Моя учительница, ныне покойная И. И. Наумова часто говорила: «Вы все пытаетесь подражать Софроницкому, что совершенно недопустимо. Он был очень субъективным. Генриху подражать надо!» Да нет, тут даже Наумова ошибалась. Попробуйте подражать деду в его интерпретации a-moll’ного Рондо Моцарта. Или в брамсовских «мелочах». Ничего не получится, гарантирую.

Из всего дедовского наследия, зафиксированного на дисках, мне ближе всего записи «Мимолетностей» Прокофьева. Именно его звук, его постоянная элегантность, степень его проникновения в каждую ноту автора, делают эту запись совершенно уникальной в своем роде.

В 1958 году Нейгауз дает свои последние концерты в Москве и Киеве. Они приурочены к его 70-летию. Он играет отделение фантазий: 1-я часть Фантазии Шумана, Полонез-фантазия Шопена, Фантазия ор.28 Скрябина. (В Киеве – еще d-moll’ная фантазия Моцарта). Вторые отделения концертов посвящены чествованию юбиляра. Нескончаемые букеты цветов, шквал аплодисментов, трогательные слова учеников перемешиваются с традиционно-занудными выступлениями музыкальной номенклатуры. Был ли Нейгауз «тщеславен»? В некоторой мере все музыканты больны этим чувством. Например, по рассказам матери, он иногда переживал: «Гилельс, Рихтер – народные артисты СССР, а я всего лишь народный РСФСР! Черт знает что такое!» Но ведь это – детскость. Та самая наивная детскость, без которой не существует гения…

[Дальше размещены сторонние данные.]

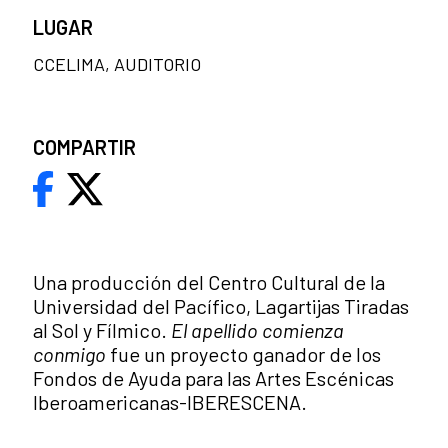
LUGAR
CCELIMA, AUDITORIO
COMPARTIR
Una producción del Centro Cultural de la
Universidad del Pacífico, Lagartijas Tiradas
al Sol y Fílmico.
El apellido comienza
conmigo
fue un proyecto ganador de los
Fondos de Ayuda para las Artes Escénicas
Iberoamericanas-IBERESCENA.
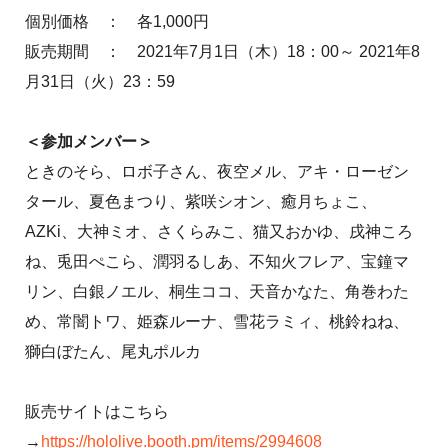
個別価格 ： 各1,000円
販売期間 ： 2021年7月1日（木）18：00～ 2021年8
月31日（火）23：59
＜参加メンバー＞
ときのそら、ロボ子さん、夜空メル、アキ・ローゼン
タール、夏色まつり、紫咲シオン、癒月ちょこ、
AZKi、大神ミオ、さくらみこ、猫又おかゆ、戌神ころ
ね、兎田ぺこら、潤羽るしあ、不知火フレア、宝鐘マ
リン、白銀ノエル、桐生ココ、天音かなた、角巻わた
め、常闇トワ、姫森ルーナ、雪花ラミィ、桃鈴ねね、
獅白ぼたん、尾丸ポルカ
販売サイトはこちら
→
https://hololive.booth.pm/items/2994608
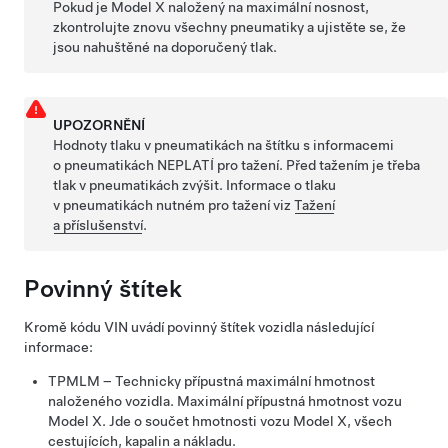
Pokud je
Model X
naložený na maximální nosnost,
zkontrolujte znovu všechny pneumatiky a ujistěte se, že
jsou nahuštěné na doporučený tlak.
UPOZORNĚNÍ
Hodnoty tlaku v pneumatikách na štítku s informacemi
o pneumatikách NEPLATÍ pro tažení. Před tažením je třeba
tlak v pneumatikách zvýšit. Informace o tlaku
v pneumatikách nutném pro tažení
viz
Tažení
a příslušenství
.
Povinný
štítek
Kromě kódu VIN uvádí
povinný
štítek vozidla následující
informace:
TPMLM
– Technicky přípustná maximální hmotnost
naloženého vozidla. Maximální přípustná hmotnost vozu
Model X
. Jde o součet hmotnosti vozu
Model X
, všech
cestujících, kapalin a nákladu.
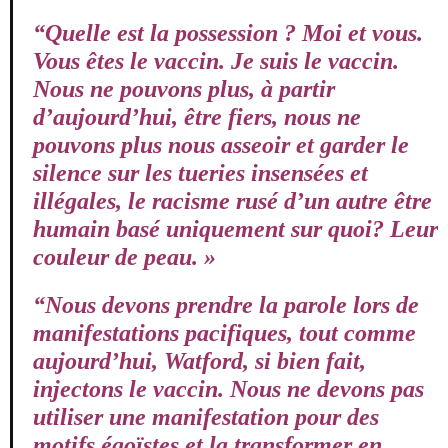
“Quelle est la possession ? Moi et vous.
Vous êtes le vaccin. Je suis le vaccin.
Nous ne pouvons plus, à partir
d’aujourd’hui, être fiers, nous ne
pouvons plus nous asseoir et garder le
silence sur les tueries insensées et
illégales, le racisme rusé d’un autre être
humain basé uniquement sur quoi? Leur
couleur de peau. »
“Nous devons prendre la parole lors de
manifestations pacifiques, tout comme
aujourd’hui, Watford, si bien fait,
injectons le vaccin. Nous ne devons pas
utiliser une manifestation pour des
motifs égoïstes et la transformer en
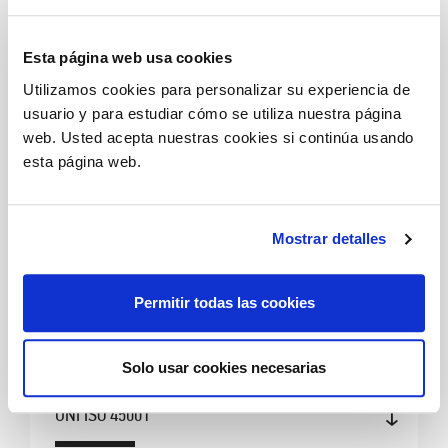
LEVEL®3
Esta página web usa cookies
Utilizamos cookies para personalizar su experiencia de
UNI/PDR 125:2022
IGUALDAD DE GÉNERO
usuario y para estudiar cómo se utiliza nuestra página
web. Usted acepta nuestras cookies si continúa usando
esta página web.
IQNET AND CISQ/CSI-ICILA
UNI EN ISO 14001:2015
Mostrar detalles
CISQ/CSI-ICILA
Permitir todas las cookies
UNI EN ISO 9001:2015
Solo usar cookies necesarias
IQNET AND CISQ/CSI-ICILA
UNI ISO 45001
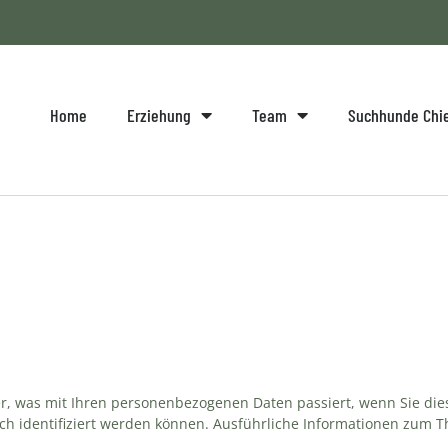
Home
Erziehung
Team
Suchhunde Ch
r, was mit Ihren personenbezogenen Daten passiert, wenn Sie di
ich identifiziert werden können. Ausführliche Informationen zum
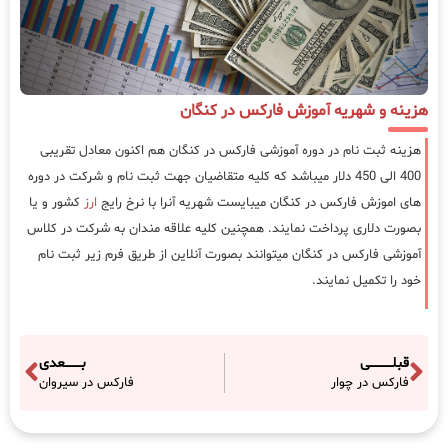
هزینه و شهریه آموزش فارکس در کنگان
هزینه ثبت نام در دوره آموزشی فارکس در کنگان هم اکنون معادل تقریبی
400 الی 450 دلار میباشد که کلیه متقاضیان جهت ثبت نام و شرکت در دوره
های اموزش فارکس در کنگان میبایست شهریه آنرا با نرخ رایج
ارز
کشور و یا
بصورت دلاری پرداخت نمایند. همچنین کلیه علاقه مندان به شرکت در کلاس
آموزشی فارکس در کنگان میتوانند بصورت آنلاین از طریق فرم زیر ثبت نام
خود را تکمیل نمایند.
قبلـــــــــــی
بــــــــعدی
فارکس در چوار
فارکس در سیروان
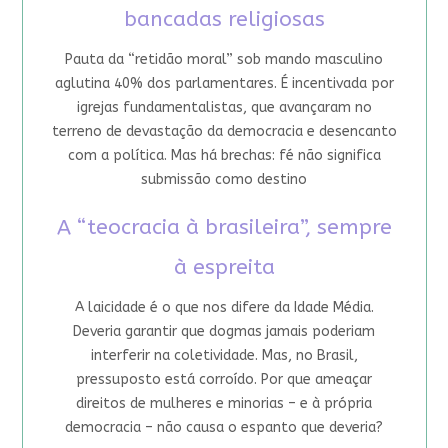
bancadas religiosas
Pauta da “retidão moral” sob mando masculino
aglutina 40% dos parlamentares. É incentivada por
igrejas fundamentalistas, que avançaram no
terreno de devastação da democracia e desencanto
com a política. Mas há brechas: fé não significa
submissão como destino
A “teocracia à brasileira”, sempre
à espreita
A laicidade é o que nos difere da Idade Média.
Deveria garantir que dogmas jamais poderiam
interferir na coletividade. Mas, no Brasil,
pressuposto está corroído. Por que ameaçar
direitos de mulheres e minorias – e à própria
democracia – não causa o espanto que deveria?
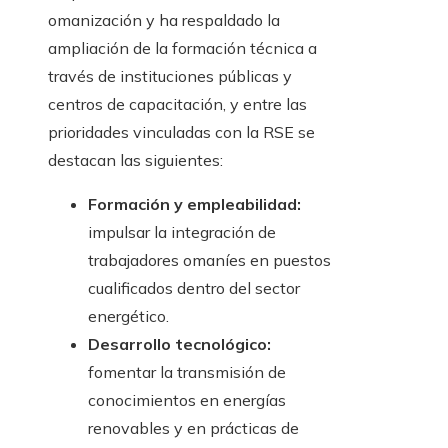
omanización y ha respaldado la
ampliación de la formación técnica a
través de instituciones públicas y
centros de capacitación, y entre las
prioridades vinculadas con la RSE se
destacan las siguientes:
Formación y empleabilidad:
impulsar la integración de
trabajadores omaníes en puestos
cualificados dentro del sector
energético.
Desarrollo tecnológico:
fomentar la transmisión de
conocimientos en energías
renovables y en prácticas de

(Краткое отступление. В прошлом году я познакомился с учеником Б. С. Маранц, Игорем Беровым. Пригласил его сыграть у меня дома. Он тоже играл 1-ю часть «Фантазии» Шумана, на мой занудно-профессиональный взгляд – несколько холодновато. Чувствовалась высочайшая школа пианизма, но… не более. Потом мы с Игорем дали еще два концерта. После второго концерта я «перекачал» ему диск с дедовским исполнением этой части Фантазии. И вдруг, на последнем (на данный момент, надеюсь, не зарекаюсь!) концерте – совершенно новая, почти идеальная интерпретация! Совершенно другой звук, другие нюансы, другое прикосновение к клавиатуре. После концерта я спросил Игоря, чем это, собственно, обусловлено. (В наших кругах почему-то стесняются употреблять слово «вдохновение».) «Да вот, понимаешь», — ответил Игорь. «Внимательно послушал запись твоего деда, и…» Вот вам и пример того, как искусство деда продолжает действовать намного позже его смерти.)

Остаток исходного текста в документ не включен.